In 1914, he joined the constitutionalist army of President Carranza. As a member of the Congreso de Soldados-Artistas in Guadalajara, he was sent in 1919 to Paris as both a military attaché and an artist on scholarship. He also traveled to Italy before returning to Mexico in 1922 to participate in a governmentsponsored mural program. In 1923, Siqueiros was elected to the executive committee of the Mexican Communist Party with Rivera.
Siqueiros’s unwavering Communist beliefs spilled over into his art, which in both content and creation is unabashedly agitprop. He eschewed fresco painting with its traditionally Renaissance and Mexican connotations in favor of modern industrial materials—despite imperfect results—such as pyroxylin, which dries extremely quickly. He wanted his art and its impact to be direct and immediate. Siqueiros once stated that “one can play a revolutionary anthem on a church organ but it is not an instrument suitable for the purposes.” His innovative working methods attracted a following beyond Mexico. Siqueiros ran his “Experimental Workshop” in New York in the 1930s, and it was there that Jackson Pollock learned about throwing and pouring paint to achieve unpredictable results. Siqueiros encouraged Pollock and other New York painters at the workshop to use commercial paints and work on canvases tacked to the floor.
As a commemoration to a political martyr, Heroic Voice is a strong first representative work of Siqueiros in the Meadows collection. Heroic Voice combines the portrait of a fallen hero with a reprisal of one of Siqueiros’s most iconic works, New Democracy.

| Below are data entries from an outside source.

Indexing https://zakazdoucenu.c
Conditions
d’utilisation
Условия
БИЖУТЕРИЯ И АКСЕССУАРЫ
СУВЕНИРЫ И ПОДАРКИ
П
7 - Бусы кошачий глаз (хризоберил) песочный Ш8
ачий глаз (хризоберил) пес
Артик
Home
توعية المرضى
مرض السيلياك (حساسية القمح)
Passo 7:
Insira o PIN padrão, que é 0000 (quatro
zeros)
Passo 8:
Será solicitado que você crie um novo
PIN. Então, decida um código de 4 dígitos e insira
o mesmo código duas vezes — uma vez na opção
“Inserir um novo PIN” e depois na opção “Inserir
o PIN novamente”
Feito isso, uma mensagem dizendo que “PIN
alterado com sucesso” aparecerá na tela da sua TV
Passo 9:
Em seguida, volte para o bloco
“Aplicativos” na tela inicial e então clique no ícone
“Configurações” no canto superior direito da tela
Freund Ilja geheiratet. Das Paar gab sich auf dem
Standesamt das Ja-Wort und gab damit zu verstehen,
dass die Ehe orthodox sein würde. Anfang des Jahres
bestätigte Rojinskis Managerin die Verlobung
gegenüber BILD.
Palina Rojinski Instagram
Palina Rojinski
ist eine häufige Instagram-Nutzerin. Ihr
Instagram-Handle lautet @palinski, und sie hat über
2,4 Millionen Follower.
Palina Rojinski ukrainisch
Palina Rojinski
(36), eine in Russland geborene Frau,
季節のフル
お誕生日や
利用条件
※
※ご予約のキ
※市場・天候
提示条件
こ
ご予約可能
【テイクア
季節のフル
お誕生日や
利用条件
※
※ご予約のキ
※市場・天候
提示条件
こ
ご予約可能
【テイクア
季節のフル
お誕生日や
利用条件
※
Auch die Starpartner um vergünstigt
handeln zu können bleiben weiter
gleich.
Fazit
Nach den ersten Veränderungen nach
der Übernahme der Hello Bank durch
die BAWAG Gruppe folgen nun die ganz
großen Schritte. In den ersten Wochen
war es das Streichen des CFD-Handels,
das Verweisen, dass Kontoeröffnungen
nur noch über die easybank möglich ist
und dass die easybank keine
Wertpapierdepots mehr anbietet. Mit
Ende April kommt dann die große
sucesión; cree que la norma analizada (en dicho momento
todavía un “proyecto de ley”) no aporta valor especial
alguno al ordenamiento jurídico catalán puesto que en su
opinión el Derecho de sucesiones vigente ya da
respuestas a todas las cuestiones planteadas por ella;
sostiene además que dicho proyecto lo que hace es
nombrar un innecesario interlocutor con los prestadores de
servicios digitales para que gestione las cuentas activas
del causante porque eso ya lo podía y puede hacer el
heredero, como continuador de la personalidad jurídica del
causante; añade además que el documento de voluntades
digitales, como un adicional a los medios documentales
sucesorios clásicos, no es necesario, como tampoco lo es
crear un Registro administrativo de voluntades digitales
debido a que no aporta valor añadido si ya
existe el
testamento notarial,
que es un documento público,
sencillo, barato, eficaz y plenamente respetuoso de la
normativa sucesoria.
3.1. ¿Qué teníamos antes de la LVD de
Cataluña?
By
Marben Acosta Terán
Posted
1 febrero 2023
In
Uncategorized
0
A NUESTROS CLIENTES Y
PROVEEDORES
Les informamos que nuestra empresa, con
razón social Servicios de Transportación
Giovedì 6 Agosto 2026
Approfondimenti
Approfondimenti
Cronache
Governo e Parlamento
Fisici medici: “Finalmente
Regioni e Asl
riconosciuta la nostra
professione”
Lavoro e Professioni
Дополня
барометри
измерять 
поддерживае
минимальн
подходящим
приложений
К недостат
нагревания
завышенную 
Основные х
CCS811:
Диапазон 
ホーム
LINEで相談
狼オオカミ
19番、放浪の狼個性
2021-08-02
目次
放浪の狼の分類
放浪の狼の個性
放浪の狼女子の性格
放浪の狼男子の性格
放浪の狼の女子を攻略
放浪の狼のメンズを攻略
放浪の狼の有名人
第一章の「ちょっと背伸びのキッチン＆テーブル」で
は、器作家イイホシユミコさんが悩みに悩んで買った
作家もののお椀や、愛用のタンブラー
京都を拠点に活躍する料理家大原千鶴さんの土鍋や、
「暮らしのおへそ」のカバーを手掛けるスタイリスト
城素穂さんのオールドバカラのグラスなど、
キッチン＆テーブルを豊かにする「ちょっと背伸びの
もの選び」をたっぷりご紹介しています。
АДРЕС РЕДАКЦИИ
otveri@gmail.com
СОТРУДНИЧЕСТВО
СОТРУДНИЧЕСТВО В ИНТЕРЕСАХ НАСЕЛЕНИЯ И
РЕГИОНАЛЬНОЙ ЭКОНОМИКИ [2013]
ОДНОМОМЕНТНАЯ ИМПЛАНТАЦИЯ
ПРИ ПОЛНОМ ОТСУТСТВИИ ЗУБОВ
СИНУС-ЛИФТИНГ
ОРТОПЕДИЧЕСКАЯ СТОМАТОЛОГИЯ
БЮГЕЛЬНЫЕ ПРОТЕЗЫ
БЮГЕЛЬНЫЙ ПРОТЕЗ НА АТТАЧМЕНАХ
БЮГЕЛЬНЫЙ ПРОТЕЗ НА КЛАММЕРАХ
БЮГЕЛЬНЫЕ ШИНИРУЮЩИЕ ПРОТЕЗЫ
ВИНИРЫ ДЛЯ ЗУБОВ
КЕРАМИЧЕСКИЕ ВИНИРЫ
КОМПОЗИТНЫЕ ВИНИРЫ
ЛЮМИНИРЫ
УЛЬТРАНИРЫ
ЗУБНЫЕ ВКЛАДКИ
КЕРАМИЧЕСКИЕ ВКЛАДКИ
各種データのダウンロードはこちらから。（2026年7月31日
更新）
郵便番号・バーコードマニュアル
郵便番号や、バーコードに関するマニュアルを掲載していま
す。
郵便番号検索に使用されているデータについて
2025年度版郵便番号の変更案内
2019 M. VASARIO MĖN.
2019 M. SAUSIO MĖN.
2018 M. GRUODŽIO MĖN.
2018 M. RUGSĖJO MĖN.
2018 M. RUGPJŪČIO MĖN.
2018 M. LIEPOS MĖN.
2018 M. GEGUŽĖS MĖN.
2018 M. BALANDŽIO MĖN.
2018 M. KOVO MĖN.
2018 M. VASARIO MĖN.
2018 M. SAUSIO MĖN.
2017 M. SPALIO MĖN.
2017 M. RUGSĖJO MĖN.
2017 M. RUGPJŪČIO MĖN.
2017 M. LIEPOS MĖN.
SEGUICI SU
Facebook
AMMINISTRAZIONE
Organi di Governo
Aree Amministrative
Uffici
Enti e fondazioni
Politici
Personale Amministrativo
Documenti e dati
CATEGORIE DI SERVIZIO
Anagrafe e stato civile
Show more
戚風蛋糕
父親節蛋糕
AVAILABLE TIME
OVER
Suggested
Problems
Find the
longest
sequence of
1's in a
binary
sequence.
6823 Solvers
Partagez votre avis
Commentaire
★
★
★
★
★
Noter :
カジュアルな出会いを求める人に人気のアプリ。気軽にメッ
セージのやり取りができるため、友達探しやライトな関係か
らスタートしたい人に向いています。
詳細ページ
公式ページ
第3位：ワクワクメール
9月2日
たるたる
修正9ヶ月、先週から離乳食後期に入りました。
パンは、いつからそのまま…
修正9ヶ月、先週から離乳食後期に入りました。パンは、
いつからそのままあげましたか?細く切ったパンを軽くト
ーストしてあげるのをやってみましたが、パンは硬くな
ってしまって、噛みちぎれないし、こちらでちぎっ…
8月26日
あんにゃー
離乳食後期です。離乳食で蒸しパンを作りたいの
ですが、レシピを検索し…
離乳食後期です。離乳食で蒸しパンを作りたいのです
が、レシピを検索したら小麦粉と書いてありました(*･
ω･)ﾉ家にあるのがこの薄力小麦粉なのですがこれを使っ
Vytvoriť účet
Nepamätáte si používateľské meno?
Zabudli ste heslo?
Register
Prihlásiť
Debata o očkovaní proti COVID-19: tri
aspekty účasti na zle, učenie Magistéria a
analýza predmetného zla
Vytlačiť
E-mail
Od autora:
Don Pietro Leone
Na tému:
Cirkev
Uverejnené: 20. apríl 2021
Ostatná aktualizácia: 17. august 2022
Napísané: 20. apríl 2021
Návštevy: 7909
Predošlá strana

Created in 1945, New Democracy is a 40-foot mural painted on the walls of the Palacio de Bellas Artes in Mexico City. In its lower section, Heroic Voice recalls the central panel of this mural, which depicts a woman bursting from the earth’s crust with volcanic force. Her Phrygian cap indicates that she is a revolutionary, bringing forth freedom with the toppling of fascism, represented by a fallen Nazi soldier (identifiable by his helmet) underneath the large fist.
The upper section of the lithograph depicts Rubén Salazar, noted Los Angeles Times reporter, who became a martyr of the Chicano movement. He was killed on August 29, 1970, while covering the story of the National Chicano Moratorium March against the Vietnam War—the largest Mexican-American demonstration ever to take place in the United States. While stopping for a drink at the Silver Dollar Bar (near the site of the anti-war demonstration), Salazar was struck in the head by a tear gas projectile shot at short-range by police into the establishment. Though his death was ruled a homicide by the county coroner, the deputy sheriff involved was never prosecuted. During his career, Salazar had investigated reports of police brutality and had received death threats from the Los Angeles County sheriff; the circumstances surrounding his death were therefore considered highly suspect.
This lithograph is an homage to Salazar, whose voice spoke for the Chicano movement and its fight for equal application of democratic principles. His fight paralleled that of Siqueiros’s theoretical revolutionary woman of New Democracy in the wake of World War II. Siqueiros’s choice of lithography as the medium for this portrait of a hero was surely a conscious one. Lithography in Mexico historically has been a vehicle for nationalistic messages since its introduction to the country in 1826. By the turn of the century, woodcut had replaced lithography as the favored printmaking form; lithography at that point had assumed negative commercial and academic associations. In the 1920s and 1930s, however, lithography was revitalized and reintroduced into art school curricula. Established artists like Siqueiros, Rivera and Orozco recognized the medium’s ability to make their mural imagery transportable, not only for commercial reasons, but also as a vehicle to transport the political messages of their lithographs to a broader audience. Prints could be a surrogate for mural iconography, as is the case with Heroic Voice.
In this lithograph, Siqueiros connected the anti-fascist declaration of New Democracy from 1945 with the political message conveyed decades later by the life—and death—of Salazar. This lithograph was generously donated by Mrs. Jean Stein, an avid print collector and patron of the Meadows Museum.